• What needs to be done:
Print, exactly as they appear in the listing below, the lines from the line with "simplemente Odanice, es" to the line with "l en Puerto", with both end lines kept.

• Extracted records:
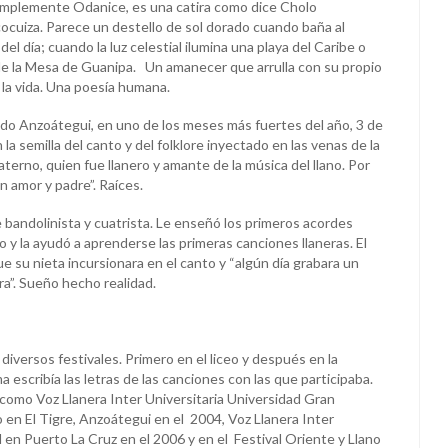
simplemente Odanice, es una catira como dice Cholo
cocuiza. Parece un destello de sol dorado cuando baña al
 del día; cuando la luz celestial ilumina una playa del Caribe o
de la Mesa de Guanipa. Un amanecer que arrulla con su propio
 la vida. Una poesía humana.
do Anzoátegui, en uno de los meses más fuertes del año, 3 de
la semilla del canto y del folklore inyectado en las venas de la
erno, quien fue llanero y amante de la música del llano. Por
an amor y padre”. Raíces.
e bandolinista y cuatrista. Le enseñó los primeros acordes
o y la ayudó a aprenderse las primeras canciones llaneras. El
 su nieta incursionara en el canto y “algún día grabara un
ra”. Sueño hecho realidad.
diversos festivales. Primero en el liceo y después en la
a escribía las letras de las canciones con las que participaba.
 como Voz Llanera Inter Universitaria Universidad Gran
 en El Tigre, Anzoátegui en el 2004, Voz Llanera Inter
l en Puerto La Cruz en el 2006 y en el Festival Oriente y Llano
==
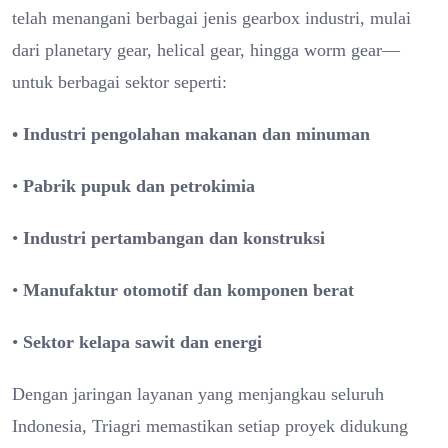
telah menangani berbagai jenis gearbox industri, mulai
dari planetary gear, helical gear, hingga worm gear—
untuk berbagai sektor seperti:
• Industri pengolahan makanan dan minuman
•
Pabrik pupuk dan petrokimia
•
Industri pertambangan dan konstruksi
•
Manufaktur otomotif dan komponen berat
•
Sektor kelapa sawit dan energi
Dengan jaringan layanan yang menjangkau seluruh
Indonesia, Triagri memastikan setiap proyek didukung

• Problem solution:
simplemente Odanice, es una catira como dice Cholo
cocuiza. Parece un destello de sol dorado cuando baña al
 del día; cuando la luz celestial ilumina una playa del Caribe o
de la Mesa de Guanipa. Un amanecer que arrulla con su propio
 la vida. Una poesía humana.
do Anzoátegui, en uno de los meses más fuertes del año, 3 de
la semilla del canto y del folklore inyectado en las venas de la
erno, quien fue llanero y amante de la música del llano. Por
an amor y padre”. Raíces.
e bandolinista y cuatrista. Le enseñó los primeros acordes
o y la ayudó a aprenderse las primeras canciones llaneras. El
 su nieta incursionara en el canto y “algún día grabara un
ra”. Sueño hecho realidad.
diversos festivales. Primero en el liceo y después en la
a escribía las letras de las canciones con las que participaba.
 como Voz Llanera Inter Universitaria Universidad Gran
 en El Tigre, Anzoátegui en el 2004, Voz Llanera Inter
l en Puerto La Cruz en el 2006 y en el Festival Oriente y Llano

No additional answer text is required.